Why foreign workers are hesitant to seek help over owed wages

The Ministry of Manpower's view that workers who have not received their due pay would stand a better chance of recovering it if they come forward early with their complaint is sound ("MOM: Salary recovery matters are civil claims"; Jan 19). Waiting only means the arrears mount up.

However, it is important to recognise that this is not as straightforward as it might appear.

There is a great power imbalance between migrant workers and their employers, making workers hesitant to seek help.

They know they will lose their jobs once they lodge a formal complaint. They know the rules forbid them from seeking alternative employment and that they will be repatriated, if not at once, then when the case is concluded, with or without payment.

Once home, they might have to wait months and pay thousands of dollars to agents to get a new job.

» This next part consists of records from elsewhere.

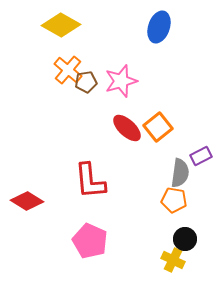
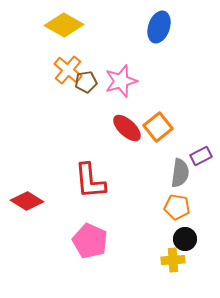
yellow diamond: moved 3 px right
orange pentagon: moved 3 px right, 7 px down
yellow cross: rotated 30 degrees counterclockwise
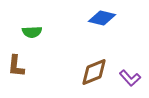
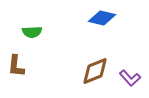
brown diamond: moved 1 px right, 1 px up
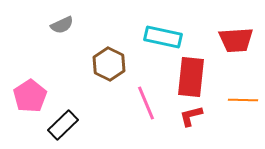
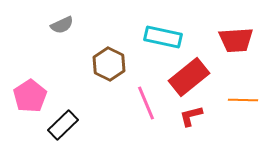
red rectangle: moved 2 px left; rotated 45 degrees clockwise
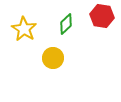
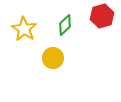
red hexagon: rotated 25 degrees counterclockwise
green diamond: moved 1 px left, 1 px down
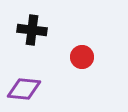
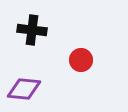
red circle: moved 1 px left, 3 px down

MOM's own rules forbidding change of employment make it very costly for workers to complain.

For most workers, keeping quiet and hoping for the best will appear the safer approach, at least until months later, when their meagre savings run out.

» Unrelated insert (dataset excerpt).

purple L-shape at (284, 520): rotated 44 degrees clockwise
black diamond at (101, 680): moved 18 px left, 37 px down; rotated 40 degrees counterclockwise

If workers were allowed to obtain alternative employment within their approved sectors without first going home, then MOM's advice to complain early would be more realistic.

There is another problem with the MOM's stated position that after the Labour Court has found that salary is owed, it is a civil matter for the worker to pursue for himself.

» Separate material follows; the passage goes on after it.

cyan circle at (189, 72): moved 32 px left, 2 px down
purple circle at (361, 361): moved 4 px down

Non-payment and delay of salary is a serious offence in Singapore law. Sections 21 and 34 of the Employment Act prescribe fines and imprisonment.

A similar rule is found in the Fourth Schedule of the Work Passes Regulations 2012, buttressed by Section 22 of the Employment of Foreign Manpower Act (EFMA), which has even tougher penalties. Section 20 of the EFMA lifts the corporate veil, holding officers of companies personally liable.

It would seem that there is a reluctance to prosecute errant employers.

Given the hardships imposed upon workers by the failure of some employers to pay them what they are due, these laws should be enforced.